◆ RECORDS SUPPLIED:
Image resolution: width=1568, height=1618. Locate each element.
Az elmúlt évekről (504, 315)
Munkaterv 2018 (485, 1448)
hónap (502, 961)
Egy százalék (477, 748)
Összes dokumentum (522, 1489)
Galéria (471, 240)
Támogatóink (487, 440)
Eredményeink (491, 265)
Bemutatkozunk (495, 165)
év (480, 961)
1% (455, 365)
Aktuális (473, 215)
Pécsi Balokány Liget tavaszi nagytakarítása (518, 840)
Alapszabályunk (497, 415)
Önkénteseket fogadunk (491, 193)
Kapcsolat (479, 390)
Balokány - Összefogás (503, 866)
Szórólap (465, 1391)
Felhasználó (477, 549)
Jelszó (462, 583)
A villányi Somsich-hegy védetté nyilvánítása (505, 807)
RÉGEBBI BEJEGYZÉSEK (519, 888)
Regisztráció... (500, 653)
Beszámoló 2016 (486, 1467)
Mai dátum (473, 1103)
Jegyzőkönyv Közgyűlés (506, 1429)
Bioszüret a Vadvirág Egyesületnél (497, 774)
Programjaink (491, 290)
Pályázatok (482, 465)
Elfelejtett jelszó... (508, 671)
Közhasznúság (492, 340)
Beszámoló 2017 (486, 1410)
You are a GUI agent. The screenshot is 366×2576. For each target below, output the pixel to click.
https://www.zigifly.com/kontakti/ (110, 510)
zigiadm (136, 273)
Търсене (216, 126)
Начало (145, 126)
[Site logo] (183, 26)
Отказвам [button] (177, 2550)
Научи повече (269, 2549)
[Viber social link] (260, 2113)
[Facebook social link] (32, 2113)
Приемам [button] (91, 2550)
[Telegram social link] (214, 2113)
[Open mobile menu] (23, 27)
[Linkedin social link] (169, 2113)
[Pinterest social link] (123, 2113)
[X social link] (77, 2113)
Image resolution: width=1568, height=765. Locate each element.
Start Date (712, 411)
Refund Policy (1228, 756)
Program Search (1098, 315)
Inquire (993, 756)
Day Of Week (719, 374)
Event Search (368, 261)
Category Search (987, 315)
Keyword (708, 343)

◆ TASK TO COMPLETE:
The full set of entries must be printed again without any alteration.

◆ RESPONSE TO THIS EXERCISE:
Image resolution: width=1568, height=1618. Locate each element.
Az elmúlt évekről (504, 315)
Munkaterv 2018 (485, 1448)
hónap (502, 961)
Egy százalék (477, 748)
Összes dokumentum (522, 1489)
Galéria (471, 240)
Támogatóink (487, 440)
Eredményeink (491, 265)
Bemutatkozunk (495, 165)
év (480, 961)
1% (455, 365)
Aktuális (473, 215)
Pécsi Balokány Liget tavaszi nagytakarítása (518, 840)
Alapszabályunk (497, 415)
Önkénteseket fogadunk (491, 193)
Kapcsolat (479, 390)
Balokány - Összefogás (503, 866)
Szórólap (465, 1391)
Felhasználó (477, 549)
Jelszó (462, 583)
A villányi Somsich-hegy védetté nyilvánítása (505, 807)
RÉGEBBI BEJEGYZÉSEK (519, 888)
Regisztráció... (500, 653)
Beszámoló 2016 (486, 1467)
Mai dátum (473, 1103)
Jegyzőkönyv Közgyűlés (506, 1429)
Bioszüret a Vadvirág Egyesületnél (497, 774)
Programjaink (491, 290)
Pályázatok (482, 465)
Elfelejtett jelszó... (508, 671)
Közhasznúság (492, 340)
Beszámoló 2017 (486, 1410)
You are a GUI agent. The screenshot is 366×2576. For each target below, output the pixel to click.
https://www.zigifly.com/kontakti/ (110, 510)
zigiadm (136, 273)
Търсене (216, 126)
Начало (145, 126)
[Site logo] (183, 26)
Отказвам [button] (177, 2550)
Научи повече (269, 2549)
[Viber social link] (260, 2113)
[Facebook social link] (32, 2113)
Приемам [button] (91, 2550)
[Telegram social link] (214, 2113)
[Open mobile menu] (23, 27)
[Linkedin social link] (169, 2113)
[Pinterest social link] (123, 2113)
[X social link] (77, 2113)
Image resolution: width=1568, height=765. Locate each element.
Start Date (712, 411)
Refund Policy (1228, 756)
Program Search (1098, 315)
Inquire (993, 756)
Day Of Week (719, 374)
Event Search (368, 261)
Category Search (987, 315)
Keyword (708, 343)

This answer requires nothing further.